Bir kişi hangi pozisyonda olursa olsun işinin hakkını vermesi gerekir.
Kişi profesyonel olarak da çalışabilir girişimci olarak da her birinin kendine ait sorumlulukları vardır. Hangi pozisyonda olursa olsun işinin hakkını vermesi gerekir. Her işin başında planlamanın olması lazım. Kervanın yolda düzüleceği durumlar da vardır ama genellikle planlamanın önceden yapılması gerekir, aksi hâlde hedeflere ulaşılamayacaktır. Bu sebeple yola çıkmadan önce belli bir planlamanın olması lazım. Planlamanın yanı sıra belli bir cesaret de gerekir ama cesaretin de ölçülü olması şarttır. Tabii ki insanın bilgisi, tecrübesi önemli ama Allah’ın takdirini de göz ardı etmemek gerekir. Bazen yapılması gereken her şeyi yapıyorsun ama iş olmayabiliyor.
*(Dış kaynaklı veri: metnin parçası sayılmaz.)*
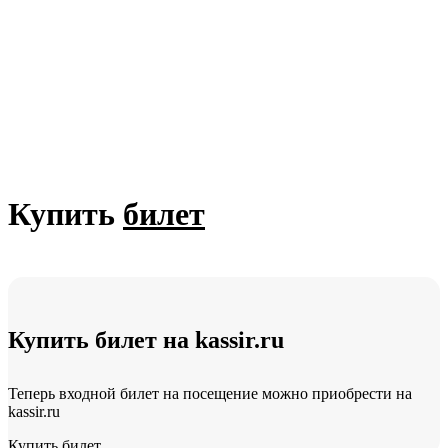
Купить
билет
Купить билет
на kassir.ru
Теперь входной билет на посещение можно приобрести на
kassir.ru
Купить билет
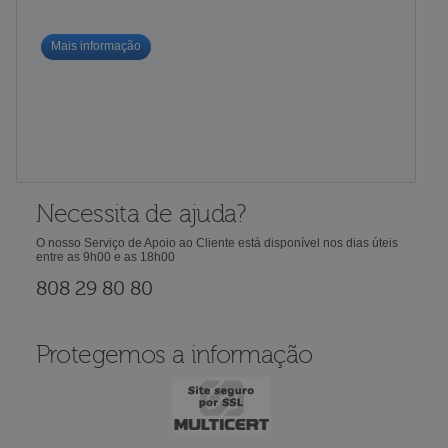
Mais informação
Necessita de ajuda?
O nosso Serviço de Apoio ao Cliente está disponível nos dias úteis
entre as 9h00 e as 18h00
808 29 80 80
Protegemos a informação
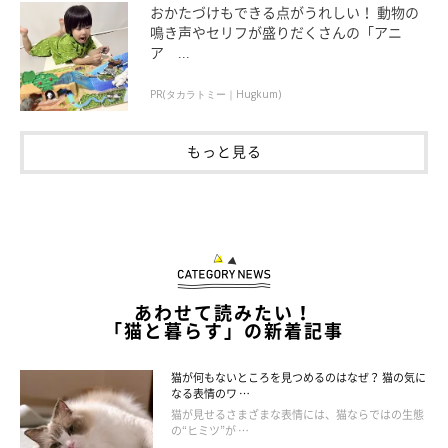
おかたづけもできる点がうれしい！ 動物の
※記事と写真に関連性はありませんので予めご了承ください。
鳴き声やセリフが盛りだくさんの「アニ
取材・文／sorami
ア ...
PR(タカラトミー｜Hugkum)
もっと見る
あわせて読みたい！
「猫と暮らす」の新着記事
猫が何もないところを見つめるのはなぜ？ 猫の気に
なる表情のワ …
猫が見せるさまざまな表情には、猫ならではの生態
の“ヒミツ”が …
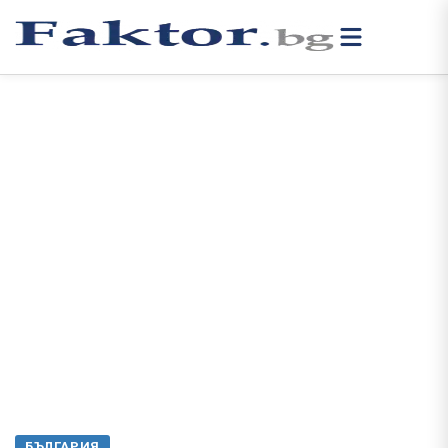
БЪЛГАРИЯ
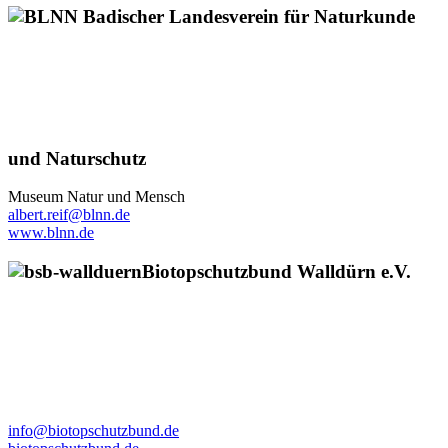
Badischer Landesverein für Naturkunde
und Naturschutz
Museum Natur und Mensch
albert.reif@blnn.de
www.blnn.de
Biotopschutzbund Walldürn e.V.
info@biotopschutzbund.de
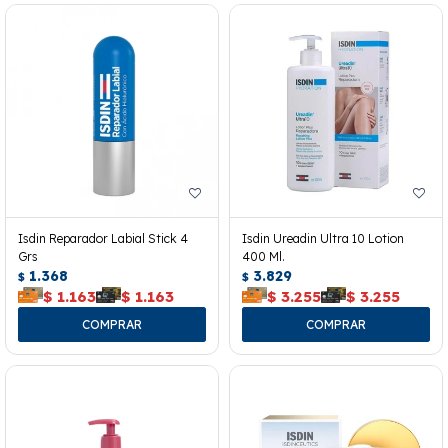
Isdin Reparador Labial Stick 4
Isdin Ureadin Ultra 10 Lotion
Grs
400 Ml.
1.368
3.829
$
$
$
1.163
$
1.163
$
3.255
$
3.255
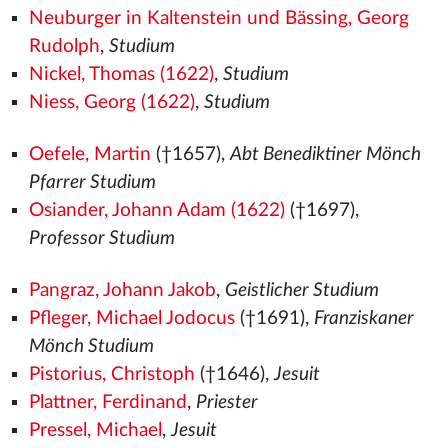
Neuburger in Kaltenstein und Bässing, Georg
Rudolph
,
Studium
Nickel, Thomas (1622)
,
Studium
Niess, Georg (1622)
,
Studium
Oefele, Martin
(†1657),
Abt Benediktiner Mönch
Pfarrer Studium
Osiander, Johann Adam (1622)
(†1697),
Professor Studium
Pangraz, Johann Jakob
,
Geistlicher Studium
Pfleger, Michael Jodocus
(†1691),
Franziskaner
Mönch Studium
Pistorius, Christoph
(†1646),
Jesuit
Plattner, Ferdinand
,
Priester
Pressel, Michael
,
Jesuit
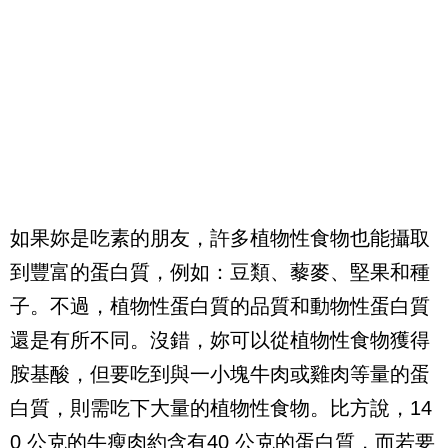
如果妳是吃素的朋友，許多植物性食物也能攝取
到豐富的蛋白質，例如：豆類、藜麥、堅果和種
子。不過，植物性蛋白質的品質和動物性蛋白質
還是有所不同。沒錯，妳可以從植物性食物獲得
胺基酸，但要吃到與一小塊牛肉或雞肉等量的蛋
白質，則需吃下大量的植物性食物。比方說，
14
0
公克的牛瘦肉約含有
40
公克的蛋白質，而若要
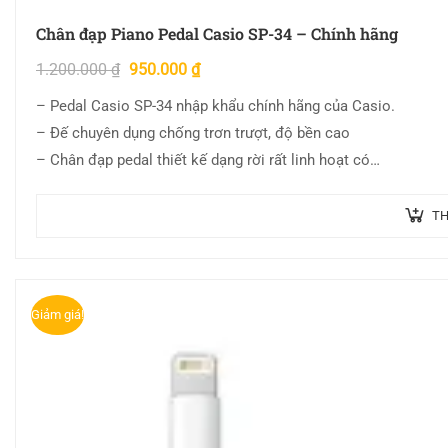
Chân đạp Piano Pedal Casio SP-34 – Chính hãng
1.200.000
₫
950.000
₫
– Pedal Casio SP-34 nhập khẩu chính hãng của Casio.
– Đế chuyên dụng chống trơn trượt, độ bền cao
– Chân đạp pedal thiết kế dạng rời rất linh hoạt có…
TH
Giảm giá!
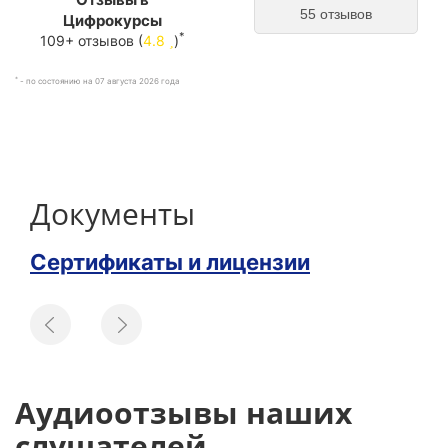
55 отзывов
Цифрокурсы
*
109+ отзывов (
4.8
)
*
- по состоянию на 07 августа 2026 года
Документы
Сертификаты и лицензии
Аудиоотзывы наших
слушателей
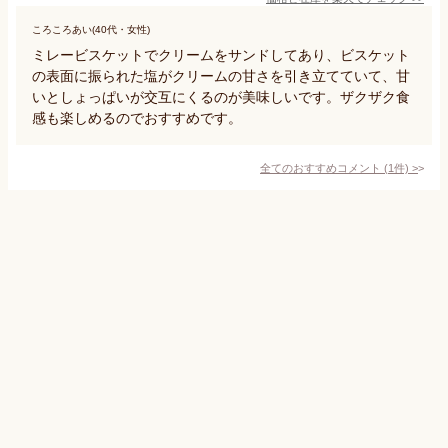
ころころあい(40代・女性)
ミレービスケットでクリームをサンドしてあり、ビスケット
の表面に振られた塩がクリームの甘さを引き立てていて、甘
いとしょっぱいが交互にくるのが美味しいです。ザクザク食
感も楽しめるのでおすすめです。
全てのおすすめコメント
(
1
件)
>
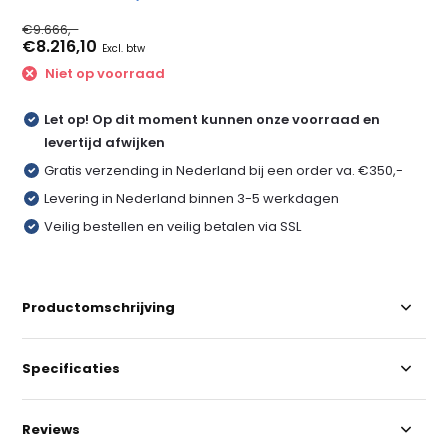
€9.666,-
€8.216,10
Excl. btw
Niet op voorraad
Let op! Op dit moment kunnen onze voorraad en
levertijd afwijken
Gratis verzending in Nederland bij een order va. €350,-
Levering in Nederland binnen 3-5 werkdagen
Veilig bestellen en veilig betalen via SSL
Productomschrijving
Specificaties
Reviews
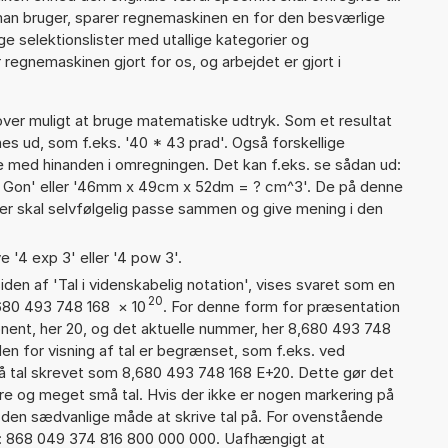
man bruger, sparer regnemaskinen en for den besværlige
nge selektionslister med utallige kategorier og
regnemaskinen gjort for os, og arbejdet er gjort i
er muligt at bruge matematiske udtryk. Som et resultat
gnes ud, som f.eks. '40 * 43 prad'. Også forskellige
 med hinanden i omregningen. Det kan f.eks. se sådan ud:
- Gon' eller '46mm x 49cm x 52dm = ? cm^3'. De på denne
 skal selvfølgelig passe sammen og give mening i den
e '4 exp 3' eller '4 pow 3'.
iden af 'Tal i videnskabelig notation', vises svaret som en
20
,680 493 748 168
×
10
. For denne form for præsentation
onent, her 20, og det aktuelle nummer, her 8,680 493 748
en for visning af tal er begrænset, som f.eks. ved
 tal skrevet som 8,680 493 748 168 E+20. Dette gør det
re og meget små tal. Hvis der ikke er nogen markering på
å den sædvanlige måde at skrive tal på. For ovenstående
d: 868 049 374 816 800 000 000. Uafhængigt at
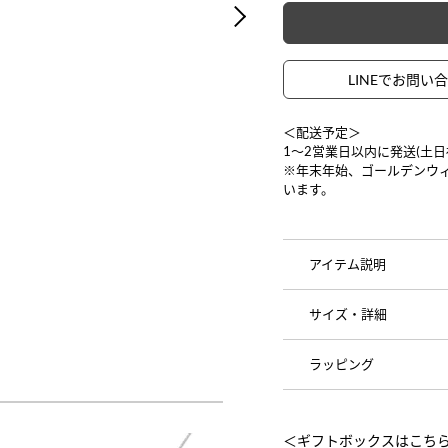
NEXT
LINEでお問い
＜配送予定＞
1〜2営業日以内に発送(土
※年末年始、ゴールデンウ
います。
アイテム説明
サイズ・詳細
ラッピング
＜ギフトボックスはこち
Bazen de tam tersi, yeterli çaba sarf etmeden beklenmedik başarılar elde edebiliyorsun. Bazen diyorum, şu kadar iş tecrüben var, şu okulda şöyle bir eğitim almışsın, ama diğer taraftan ilkokul mezunu biri sizden daha başarılı bir iş çıkarabiliyor. Bu, takdir-i İlahidir. Bu işler bir yerde nasip meselesidir. En nihayetinde işini düzgün yapacaksın, işin gereklerini yerine getireceksin ve tedbirli olacaksın. Tedbirli olmaman, müdebbir bir tüccar olmadığın anlamına gelir ve sen tedbirli davranmadığında senin dışında pek çok insan da bundan olumsuz etkilenecektir. İş hayatında başarıyı getiren unsur, kişinin bulunduğu pozisyonla barışık olmasıdır. Profesyonel bir personel olarak, kendinizi yaptığınız işte iyi olmaya adarsanız, başarıyı yakalarsınız. Ben profesyonel olarak hizmet verirken patronlarım kadar çalışır ve yaptığım işi onlardan daha iyi bildiğimi düşünürdüm. Şimdi de aynı tempoyla çalışıyorum. Hâlâ senenin 100 gününü uçakta veya otelde geçiriyorum. Aslında buna mecbur da değilim ama bu tempo, işimi iyi yapmanın bir gereği.